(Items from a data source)
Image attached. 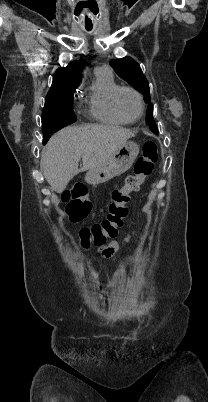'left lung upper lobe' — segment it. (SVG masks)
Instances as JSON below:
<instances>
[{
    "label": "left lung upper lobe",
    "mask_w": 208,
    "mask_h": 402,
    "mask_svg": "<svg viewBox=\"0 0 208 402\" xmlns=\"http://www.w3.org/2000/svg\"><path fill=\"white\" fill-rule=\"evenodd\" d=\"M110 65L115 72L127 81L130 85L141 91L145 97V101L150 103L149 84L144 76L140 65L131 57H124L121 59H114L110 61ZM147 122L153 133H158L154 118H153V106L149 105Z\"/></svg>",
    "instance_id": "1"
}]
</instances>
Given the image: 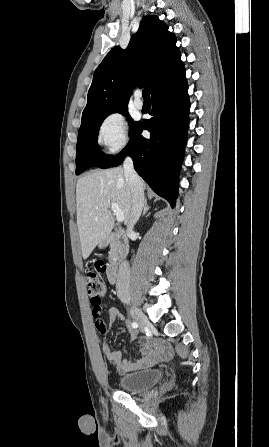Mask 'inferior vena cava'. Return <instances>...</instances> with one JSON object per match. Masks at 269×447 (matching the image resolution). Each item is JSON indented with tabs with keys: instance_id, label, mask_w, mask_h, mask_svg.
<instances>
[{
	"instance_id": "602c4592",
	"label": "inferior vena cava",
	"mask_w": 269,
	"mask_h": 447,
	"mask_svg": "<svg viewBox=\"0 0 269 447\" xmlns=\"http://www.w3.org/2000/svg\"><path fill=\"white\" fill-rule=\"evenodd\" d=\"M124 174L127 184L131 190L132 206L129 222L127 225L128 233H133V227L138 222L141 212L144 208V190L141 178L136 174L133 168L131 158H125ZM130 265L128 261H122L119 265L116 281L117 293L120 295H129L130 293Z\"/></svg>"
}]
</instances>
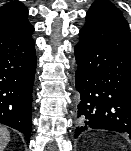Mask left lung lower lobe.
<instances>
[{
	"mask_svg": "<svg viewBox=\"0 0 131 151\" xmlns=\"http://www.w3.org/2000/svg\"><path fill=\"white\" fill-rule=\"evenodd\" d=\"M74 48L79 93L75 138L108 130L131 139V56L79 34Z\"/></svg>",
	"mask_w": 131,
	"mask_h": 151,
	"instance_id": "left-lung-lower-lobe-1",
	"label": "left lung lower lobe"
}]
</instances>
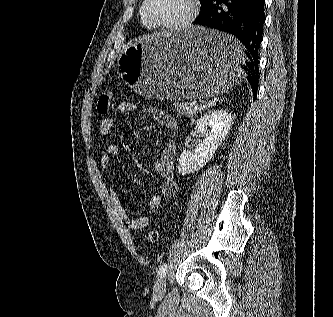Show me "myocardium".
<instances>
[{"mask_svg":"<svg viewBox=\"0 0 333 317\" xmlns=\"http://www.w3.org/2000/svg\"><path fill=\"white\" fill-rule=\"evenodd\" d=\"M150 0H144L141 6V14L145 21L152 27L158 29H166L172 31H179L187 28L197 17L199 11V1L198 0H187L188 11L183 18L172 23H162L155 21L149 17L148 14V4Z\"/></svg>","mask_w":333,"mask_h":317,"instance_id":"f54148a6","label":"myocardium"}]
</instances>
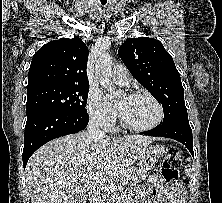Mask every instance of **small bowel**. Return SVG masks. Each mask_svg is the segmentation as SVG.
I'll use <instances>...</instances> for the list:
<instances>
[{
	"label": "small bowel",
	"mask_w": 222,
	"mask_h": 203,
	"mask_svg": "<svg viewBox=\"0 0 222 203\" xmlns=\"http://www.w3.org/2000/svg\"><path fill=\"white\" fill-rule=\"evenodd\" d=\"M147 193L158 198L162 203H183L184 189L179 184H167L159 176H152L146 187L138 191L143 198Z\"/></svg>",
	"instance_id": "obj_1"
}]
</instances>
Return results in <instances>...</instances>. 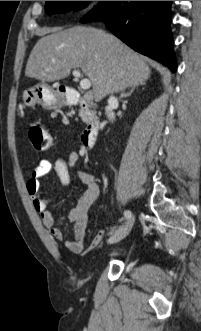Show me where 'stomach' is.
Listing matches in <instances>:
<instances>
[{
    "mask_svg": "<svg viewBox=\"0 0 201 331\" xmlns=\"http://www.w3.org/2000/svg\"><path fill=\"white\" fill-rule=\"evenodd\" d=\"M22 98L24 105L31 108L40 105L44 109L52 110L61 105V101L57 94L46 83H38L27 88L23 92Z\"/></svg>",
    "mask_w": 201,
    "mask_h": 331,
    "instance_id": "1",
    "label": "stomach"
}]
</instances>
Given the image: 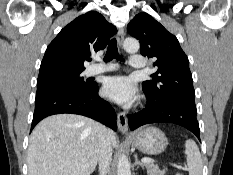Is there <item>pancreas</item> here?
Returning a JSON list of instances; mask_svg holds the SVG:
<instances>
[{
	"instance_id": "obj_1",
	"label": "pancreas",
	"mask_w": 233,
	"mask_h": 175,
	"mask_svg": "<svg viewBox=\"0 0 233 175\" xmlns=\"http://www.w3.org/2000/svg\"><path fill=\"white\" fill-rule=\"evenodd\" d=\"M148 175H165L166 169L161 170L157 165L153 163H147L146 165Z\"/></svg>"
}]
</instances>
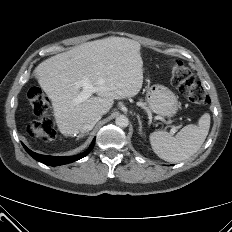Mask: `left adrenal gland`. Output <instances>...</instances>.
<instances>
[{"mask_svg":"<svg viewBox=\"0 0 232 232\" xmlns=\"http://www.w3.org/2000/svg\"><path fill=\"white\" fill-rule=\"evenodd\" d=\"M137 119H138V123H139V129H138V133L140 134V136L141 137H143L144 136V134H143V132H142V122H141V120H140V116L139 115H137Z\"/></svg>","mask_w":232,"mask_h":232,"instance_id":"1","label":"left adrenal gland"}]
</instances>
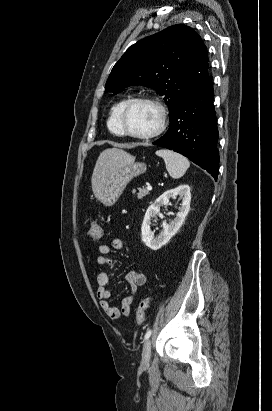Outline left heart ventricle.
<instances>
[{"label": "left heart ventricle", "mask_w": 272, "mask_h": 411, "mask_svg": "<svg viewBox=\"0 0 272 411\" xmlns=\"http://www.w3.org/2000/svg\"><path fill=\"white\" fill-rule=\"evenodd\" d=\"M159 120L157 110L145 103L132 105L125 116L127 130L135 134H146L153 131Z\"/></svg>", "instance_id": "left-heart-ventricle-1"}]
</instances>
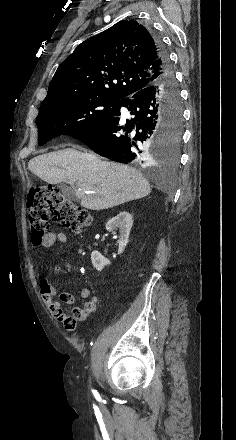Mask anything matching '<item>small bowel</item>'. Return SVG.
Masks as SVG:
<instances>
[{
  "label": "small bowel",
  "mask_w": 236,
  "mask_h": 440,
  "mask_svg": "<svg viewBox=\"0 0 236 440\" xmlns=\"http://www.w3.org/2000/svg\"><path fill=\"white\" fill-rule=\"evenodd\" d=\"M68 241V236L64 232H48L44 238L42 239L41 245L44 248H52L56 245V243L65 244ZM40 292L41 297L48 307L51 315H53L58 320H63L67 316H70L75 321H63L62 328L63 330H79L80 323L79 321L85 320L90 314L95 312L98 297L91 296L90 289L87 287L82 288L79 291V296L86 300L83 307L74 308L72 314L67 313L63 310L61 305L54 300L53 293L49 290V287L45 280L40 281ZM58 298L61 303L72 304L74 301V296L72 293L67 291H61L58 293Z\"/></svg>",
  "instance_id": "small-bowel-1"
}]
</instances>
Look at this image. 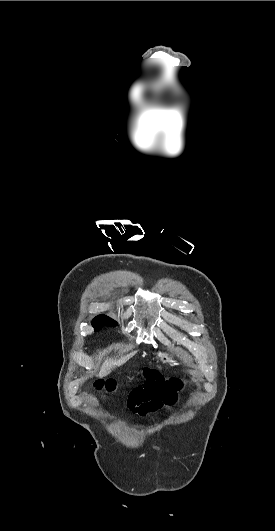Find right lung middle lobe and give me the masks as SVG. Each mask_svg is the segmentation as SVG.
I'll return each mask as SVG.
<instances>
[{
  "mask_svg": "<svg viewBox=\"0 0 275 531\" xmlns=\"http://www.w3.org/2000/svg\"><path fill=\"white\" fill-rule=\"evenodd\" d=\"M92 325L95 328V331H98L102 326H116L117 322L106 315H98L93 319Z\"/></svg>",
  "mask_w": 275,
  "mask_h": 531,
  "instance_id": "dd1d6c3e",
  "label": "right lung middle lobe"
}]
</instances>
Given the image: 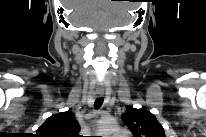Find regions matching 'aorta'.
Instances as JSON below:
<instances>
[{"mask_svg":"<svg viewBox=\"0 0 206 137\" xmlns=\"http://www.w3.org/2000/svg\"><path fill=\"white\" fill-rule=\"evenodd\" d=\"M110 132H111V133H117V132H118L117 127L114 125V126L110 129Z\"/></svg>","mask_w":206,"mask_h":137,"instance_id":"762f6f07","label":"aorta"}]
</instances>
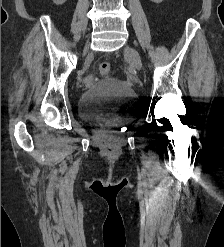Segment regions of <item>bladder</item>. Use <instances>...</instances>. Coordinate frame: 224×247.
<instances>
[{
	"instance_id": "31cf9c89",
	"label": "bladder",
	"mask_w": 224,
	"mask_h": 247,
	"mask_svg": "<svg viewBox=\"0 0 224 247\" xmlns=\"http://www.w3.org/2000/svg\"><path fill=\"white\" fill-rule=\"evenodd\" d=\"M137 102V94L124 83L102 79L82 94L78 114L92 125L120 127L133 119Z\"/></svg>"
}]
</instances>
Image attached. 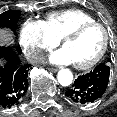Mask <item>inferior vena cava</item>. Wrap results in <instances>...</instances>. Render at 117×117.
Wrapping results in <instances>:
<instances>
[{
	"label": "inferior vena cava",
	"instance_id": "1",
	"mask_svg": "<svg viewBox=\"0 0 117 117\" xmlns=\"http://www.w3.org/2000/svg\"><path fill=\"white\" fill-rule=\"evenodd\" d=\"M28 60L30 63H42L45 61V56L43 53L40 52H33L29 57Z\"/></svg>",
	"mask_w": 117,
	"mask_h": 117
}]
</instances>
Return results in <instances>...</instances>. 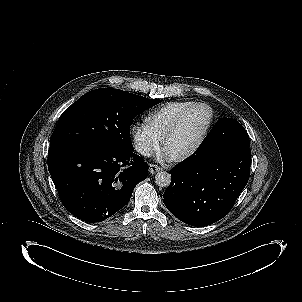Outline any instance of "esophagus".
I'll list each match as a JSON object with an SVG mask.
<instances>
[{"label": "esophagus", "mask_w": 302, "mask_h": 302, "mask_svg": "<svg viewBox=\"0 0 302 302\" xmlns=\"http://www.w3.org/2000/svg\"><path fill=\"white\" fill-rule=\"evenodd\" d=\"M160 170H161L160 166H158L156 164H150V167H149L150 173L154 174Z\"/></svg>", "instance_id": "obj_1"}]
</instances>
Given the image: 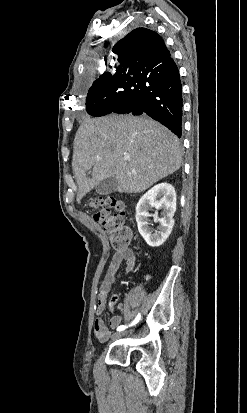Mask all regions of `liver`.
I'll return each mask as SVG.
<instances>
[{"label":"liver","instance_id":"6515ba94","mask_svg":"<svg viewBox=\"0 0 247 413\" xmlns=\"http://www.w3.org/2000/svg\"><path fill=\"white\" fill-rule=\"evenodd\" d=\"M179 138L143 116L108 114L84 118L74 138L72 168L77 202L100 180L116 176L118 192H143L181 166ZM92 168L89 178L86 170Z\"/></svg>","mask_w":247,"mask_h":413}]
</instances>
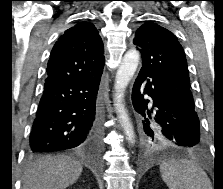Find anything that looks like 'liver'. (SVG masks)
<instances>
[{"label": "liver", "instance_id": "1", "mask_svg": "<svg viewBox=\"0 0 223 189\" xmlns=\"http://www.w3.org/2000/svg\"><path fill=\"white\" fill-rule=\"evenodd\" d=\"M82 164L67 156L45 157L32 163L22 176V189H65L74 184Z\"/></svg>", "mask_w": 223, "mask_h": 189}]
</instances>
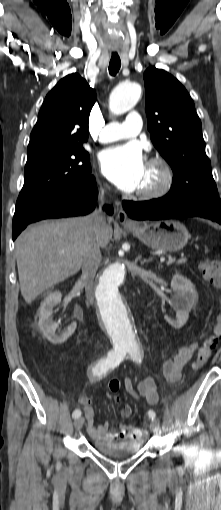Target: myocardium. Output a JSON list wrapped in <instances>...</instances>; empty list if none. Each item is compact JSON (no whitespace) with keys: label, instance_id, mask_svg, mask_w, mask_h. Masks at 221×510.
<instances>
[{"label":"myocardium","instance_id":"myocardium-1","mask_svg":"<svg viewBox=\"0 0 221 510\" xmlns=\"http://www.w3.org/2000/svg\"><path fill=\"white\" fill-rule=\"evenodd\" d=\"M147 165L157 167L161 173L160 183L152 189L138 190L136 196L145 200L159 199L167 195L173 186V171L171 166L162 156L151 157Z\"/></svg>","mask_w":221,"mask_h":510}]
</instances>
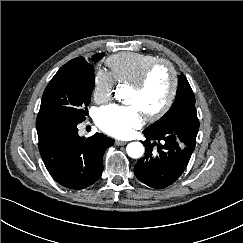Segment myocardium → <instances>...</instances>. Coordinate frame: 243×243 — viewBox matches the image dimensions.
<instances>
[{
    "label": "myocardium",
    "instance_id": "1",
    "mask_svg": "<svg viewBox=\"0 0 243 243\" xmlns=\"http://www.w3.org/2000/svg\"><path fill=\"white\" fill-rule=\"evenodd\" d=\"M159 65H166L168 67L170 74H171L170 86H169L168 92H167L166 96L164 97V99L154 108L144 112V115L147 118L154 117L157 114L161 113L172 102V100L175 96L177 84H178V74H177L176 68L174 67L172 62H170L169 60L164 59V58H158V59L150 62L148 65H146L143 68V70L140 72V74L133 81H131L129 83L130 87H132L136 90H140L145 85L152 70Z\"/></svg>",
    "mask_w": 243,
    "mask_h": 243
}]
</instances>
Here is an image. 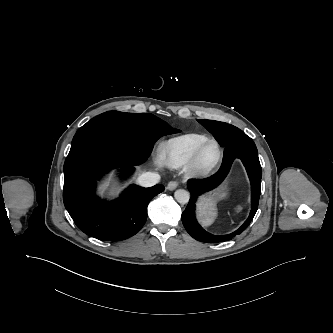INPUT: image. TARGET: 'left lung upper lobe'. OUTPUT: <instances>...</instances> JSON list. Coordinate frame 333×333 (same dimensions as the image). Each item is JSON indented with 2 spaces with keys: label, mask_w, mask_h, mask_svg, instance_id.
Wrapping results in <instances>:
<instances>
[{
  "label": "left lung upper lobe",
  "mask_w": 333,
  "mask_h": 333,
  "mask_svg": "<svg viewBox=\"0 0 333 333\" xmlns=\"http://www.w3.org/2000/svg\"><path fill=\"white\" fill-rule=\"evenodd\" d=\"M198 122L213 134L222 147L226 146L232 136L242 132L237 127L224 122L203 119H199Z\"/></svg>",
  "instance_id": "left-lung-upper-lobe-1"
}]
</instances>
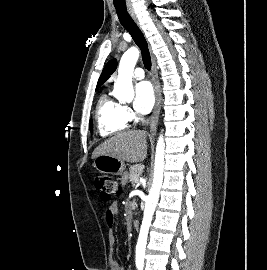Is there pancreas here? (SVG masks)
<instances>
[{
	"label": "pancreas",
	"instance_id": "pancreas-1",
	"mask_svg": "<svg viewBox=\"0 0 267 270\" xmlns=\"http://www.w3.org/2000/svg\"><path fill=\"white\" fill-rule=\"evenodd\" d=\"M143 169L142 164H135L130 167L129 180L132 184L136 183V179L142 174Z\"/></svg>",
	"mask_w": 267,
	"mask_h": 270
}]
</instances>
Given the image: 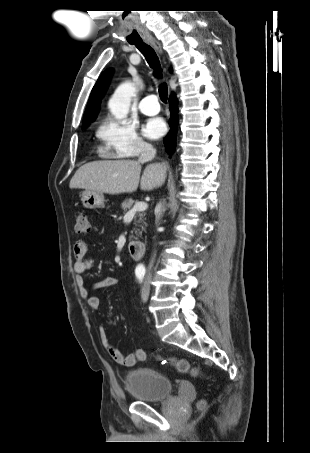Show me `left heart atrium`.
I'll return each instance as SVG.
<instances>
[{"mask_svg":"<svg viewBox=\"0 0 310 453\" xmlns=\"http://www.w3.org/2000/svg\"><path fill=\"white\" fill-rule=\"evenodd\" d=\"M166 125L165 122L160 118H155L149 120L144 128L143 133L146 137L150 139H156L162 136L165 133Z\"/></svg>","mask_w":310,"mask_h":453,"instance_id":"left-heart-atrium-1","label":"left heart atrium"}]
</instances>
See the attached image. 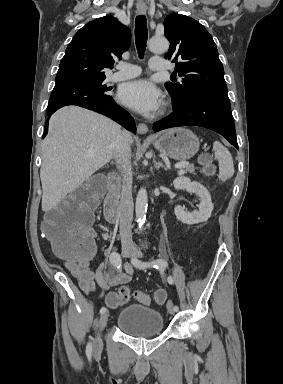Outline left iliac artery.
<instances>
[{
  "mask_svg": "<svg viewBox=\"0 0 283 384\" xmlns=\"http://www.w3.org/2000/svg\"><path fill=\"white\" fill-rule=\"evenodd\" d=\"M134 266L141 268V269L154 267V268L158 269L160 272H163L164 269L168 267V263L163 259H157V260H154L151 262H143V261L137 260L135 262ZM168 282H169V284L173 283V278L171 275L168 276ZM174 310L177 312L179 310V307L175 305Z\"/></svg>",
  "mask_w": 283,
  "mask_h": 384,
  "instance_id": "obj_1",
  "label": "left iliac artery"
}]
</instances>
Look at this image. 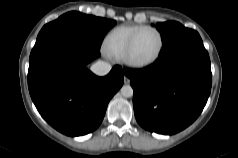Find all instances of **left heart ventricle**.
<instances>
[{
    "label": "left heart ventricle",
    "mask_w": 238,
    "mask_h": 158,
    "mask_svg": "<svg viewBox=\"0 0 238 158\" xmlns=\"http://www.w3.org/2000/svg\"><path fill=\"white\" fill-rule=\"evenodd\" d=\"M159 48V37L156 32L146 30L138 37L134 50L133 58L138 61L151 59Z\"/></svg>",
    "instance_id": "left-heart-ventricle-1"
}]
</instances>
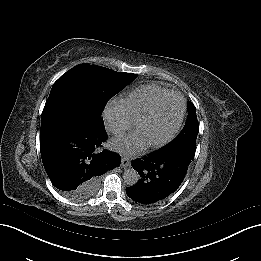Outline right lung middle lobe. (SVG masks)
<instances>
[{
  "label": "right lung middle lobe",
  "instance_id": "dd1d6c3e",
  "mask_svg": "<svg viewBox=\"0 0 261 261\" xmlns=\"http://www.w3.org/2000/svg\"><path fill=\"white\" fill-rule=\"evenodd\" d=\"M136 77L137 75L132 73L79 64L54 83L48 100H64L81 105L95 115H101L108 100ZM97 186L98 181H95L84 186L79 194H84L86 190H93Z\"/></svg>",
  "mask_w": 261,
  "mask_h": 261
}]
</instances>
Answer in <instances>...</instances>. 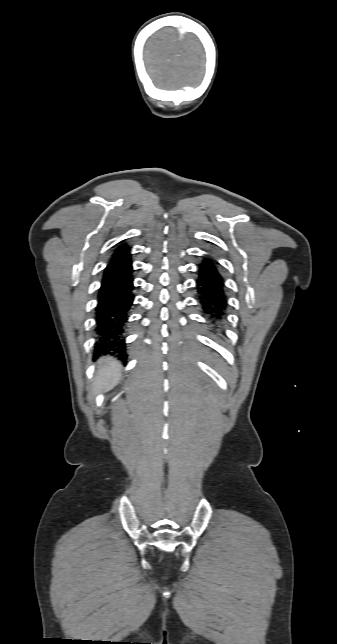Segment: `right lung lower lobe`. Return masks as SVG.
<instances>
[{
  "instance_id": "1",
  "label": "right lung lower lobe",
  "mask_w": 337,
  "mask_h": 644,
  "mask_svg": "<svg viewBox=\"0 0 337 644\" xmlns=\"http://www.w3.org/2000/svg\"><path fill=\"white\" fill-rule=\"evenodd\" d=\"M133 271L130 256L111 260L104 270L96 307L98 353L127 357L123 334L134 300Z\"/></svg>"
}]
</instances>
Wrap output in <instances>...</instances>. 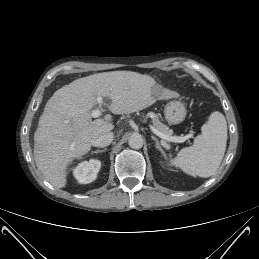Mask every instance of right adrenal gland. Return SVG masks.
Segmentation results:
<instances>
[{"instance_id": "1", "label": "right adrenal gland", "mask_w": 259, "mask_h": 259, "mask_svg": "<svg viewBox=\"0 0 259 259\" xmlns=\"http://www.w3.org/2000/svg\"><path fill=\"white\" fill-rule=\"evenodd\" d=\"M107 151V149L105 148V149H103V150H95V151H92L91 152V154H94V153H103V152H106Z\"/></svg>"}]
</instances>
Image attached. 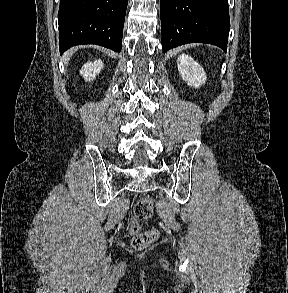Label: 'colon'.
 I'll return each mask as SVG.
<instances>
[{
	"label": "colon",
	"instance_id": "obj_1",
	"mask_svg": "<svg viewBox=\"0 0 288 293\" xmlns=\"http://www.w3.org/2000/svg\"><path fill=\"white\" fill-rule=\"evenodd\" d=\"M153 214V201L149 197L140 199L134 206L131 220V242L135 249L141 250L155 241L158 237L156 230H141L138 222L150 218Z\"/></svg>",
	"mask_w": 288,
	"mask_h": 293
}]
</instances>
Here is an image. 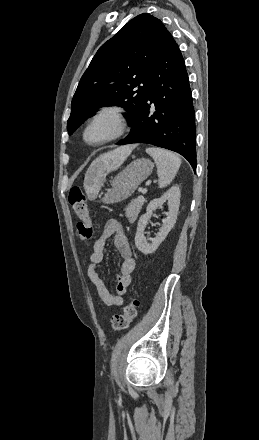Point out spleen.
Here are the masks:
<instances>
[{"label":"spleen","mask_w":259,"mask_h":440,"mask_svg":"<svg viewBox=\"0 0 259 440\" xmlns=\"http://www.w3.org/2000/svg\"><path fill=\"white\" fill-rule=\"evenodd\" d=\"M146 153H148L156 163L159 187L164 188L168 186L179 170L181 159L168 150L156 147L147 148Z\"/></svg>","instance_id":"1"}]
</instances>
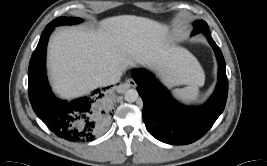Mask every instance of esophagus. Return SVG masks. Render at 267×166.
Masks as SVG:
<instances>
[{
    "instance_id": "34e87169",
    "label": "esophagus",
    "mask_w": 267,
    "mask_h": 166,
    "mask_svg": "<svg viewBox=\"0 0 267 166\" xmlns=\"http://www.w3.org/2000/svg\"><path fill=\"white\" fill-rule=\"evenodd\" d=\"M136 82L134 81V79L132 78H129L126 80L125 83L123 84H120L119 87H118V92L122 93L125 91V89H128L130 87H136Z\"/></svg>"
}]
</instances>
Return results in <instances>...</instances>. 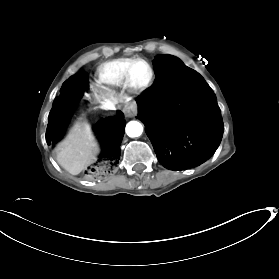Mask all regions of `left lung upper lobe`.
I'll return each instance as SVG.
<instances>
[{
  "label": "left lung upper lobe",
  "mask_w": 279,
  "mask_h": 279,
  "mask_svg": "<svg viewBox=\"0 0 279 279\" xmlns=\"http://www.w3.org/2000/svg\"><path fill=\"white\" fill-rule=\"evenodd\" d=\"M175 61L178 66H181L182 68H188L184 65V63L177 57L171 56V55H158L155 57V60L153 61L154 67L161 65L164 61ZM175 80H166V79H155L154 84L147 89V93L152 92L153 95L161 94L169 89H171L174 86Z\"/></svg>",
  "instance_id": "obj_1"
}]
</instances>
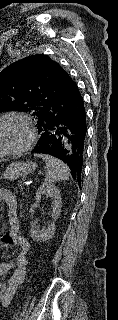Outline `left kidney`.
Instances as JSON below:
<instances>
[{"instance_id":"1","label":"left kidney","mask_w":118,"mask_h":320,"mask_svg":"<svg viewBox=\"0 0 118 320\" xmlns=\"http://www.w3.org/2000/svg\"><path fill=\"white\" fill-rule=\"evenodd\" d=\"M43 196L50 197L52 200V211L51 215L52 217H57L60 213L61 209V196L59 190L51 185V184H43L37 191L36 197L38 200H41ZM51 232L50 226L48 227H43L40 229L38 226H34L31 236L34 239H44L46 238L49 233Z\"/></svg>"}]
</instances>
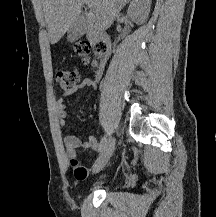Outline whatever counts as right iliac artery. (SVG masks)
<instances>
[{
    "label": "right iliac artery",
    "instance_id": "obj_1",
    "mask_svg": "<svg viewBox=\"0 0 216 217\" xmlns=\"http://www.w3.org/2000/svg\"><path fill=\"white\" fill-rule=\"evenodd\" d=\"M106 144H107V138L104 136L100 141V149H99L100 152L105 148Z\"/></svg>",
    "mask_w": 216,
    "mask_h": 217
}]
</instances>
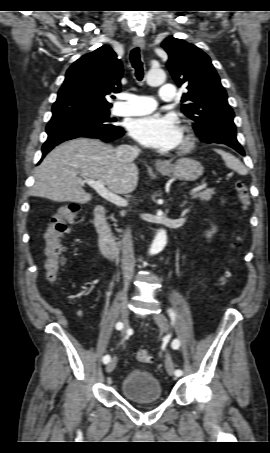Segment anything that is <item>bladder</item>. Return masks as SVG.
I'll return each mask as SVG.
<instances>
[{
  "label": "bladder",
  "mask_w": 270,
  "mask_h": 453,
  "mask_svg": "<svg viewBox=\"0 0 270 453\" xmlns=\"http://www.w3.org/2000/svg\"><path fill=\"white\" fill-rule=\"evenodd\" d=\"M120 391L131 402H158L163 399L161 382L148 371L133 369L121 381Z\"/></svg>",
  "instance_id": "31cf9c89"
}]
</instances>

● **THE TASK**: The expected output is an exact copy of the lines from the one with "Outline whatever counts" to the final line of the entries above, pictures excepted; please include both ends.

● **RESULT OF THIS TASK**:
Outline whatever counts as right iliac artery. (SVG masks)
<instances>
[{
    "label": "right iliac artery",
    "instance_id": "obj_1",
    "mask_svg": "<svg viewBox=\"0 0 216 217\" xmlns=\"http://www.w3.org/2000/svg\"><path fill=\"white\" fill-rule=\"evenodd\" d=\"M106 144H107V138L104 136L100 141V149H99L100 152L105 148Z\"/></svg>",
    "mask_w": 216,
    "mask_h": 217
}]
</instances>
Segment anything that is <item>bladder</item>. Return masks as SVG.
I'll return each mask as SVG.
<instances>
[{
  "label": "bladder",
  "mask_w": 270,
  "mask_h": 453,
  "mask_svg": "<svg viewBox=\"0 0 270 453\" xmlns=\"http://www.w3.org/2000/svg\"><path fill=\"white\" fill-rule=\"evenodd\" d=\"M120 391L131 402H158L163 399L161 382L148 371L133 369L121 381Z\"/></svg>",
  "instance_id": "31cf9c89"
}]
</instances>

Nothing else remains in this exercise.